Dense Subgraph Discovery Meets Strong Triadic Closure
Chamalee Wickrama Arachchi, Iiro Kumpulainen, Nikolaj Tatti
TL;DR
The paper addresses dense subgraph discovery under the strong triadic closure (STC) constraint by labeling edges as strong or weak and maximizing q(U,L) = {m_s(U,L) + λ m_w(U,L)}/{|U|} with λ ∈ [0,1]. It proves NP-hardness for 0 ≤ λ < 1 and shows λ=1 yields a polynomial-time densest-subgraph formulation, while λ=0 corresponds to Max-Clique; to solve STC-den, it presents an exact ILP (STC-ILP), an LP-relaxation (STC-LP) with rounding, and four practical heuristics including STC-Cut, STC-Peel, and a continuous-relabelling peeling variant. Empirical results on synthetic and real networks demonstrate that the methods can recover ground-truth dense components, with STC-ILP delivering the best scores on small graphs and STC-Cut/STC-Peel offering scalable performance on larger networks; a DBLP case study confirms the approach yields interpretable, densely connected, STC-compliant subgraphs.
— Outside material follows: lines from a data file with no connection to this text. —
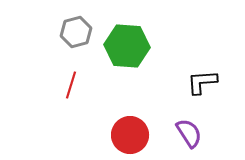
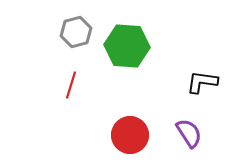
black L-shape: rotated 12 degrees clockwise
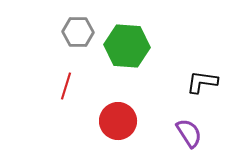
gray hexagon: moved 2 px right; rotated 16 degrees clockwise
red line: moved 5 px left, 1 px down
red circle: moved 12 px left, 14 px up
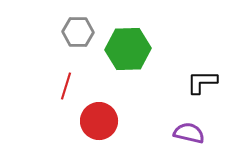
green hexagon: moved 1 px right, 3 px down; rotated 6 degrees counterclockwise
black L-shape: rotated 8 degrees counterclockwise
red circle: moved 19 px left
purple semicircle: rotated 44 degrees counterclockwise
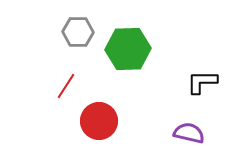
red line: rotated 16 degrees clockwise
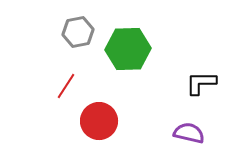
gray hexagon: rotated 12 degrees counterclockwise
black L-shape: moved 1 px left, 1 px down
Overall, the work provides a principled framework combining STC with density optimization, enabling robust community-like subgraph discovery and suggesting directions for extending to other density notions and weighted settings.
Abstract
Finding dense subgraphs is a core problem with numerous graph mining applications such as community detection in social networks and anomaly detection. However, in many real-world networks connections are not equal. One way to label edges as either strong or weak is to use strong triadic closure~(STC). Here, if one node connects strongly with two other nodes, then those two nodes should be connected at least with a weak edge. STC-labelings are not unique and finding the maximum number of strong edges is NP-hard. In this paper, we apply STC to dense subgraph discovery. More formally, our score for a given subgraph is the ratio between the sum of the number of strong edges and weak edges, weighted by a user parameter $λ$, and the number of nodes of the subgraph. Our goal is to find a subgraph and an STC-labeling maximizing the score. We show that for $λ= 1$, our problem is equivalent to finding the densest subgraph, while for $λ= 0$, our problem is equivalent to finding the largest clique, making our problem NP-hard. We propose an exact algorithm based on integer linear programming and four practical polynomial-time heuristics. We present an extensive experimental study that shows that our algorithms can find the ground truth in synthetic datasets and run efficiently in real-world datasets.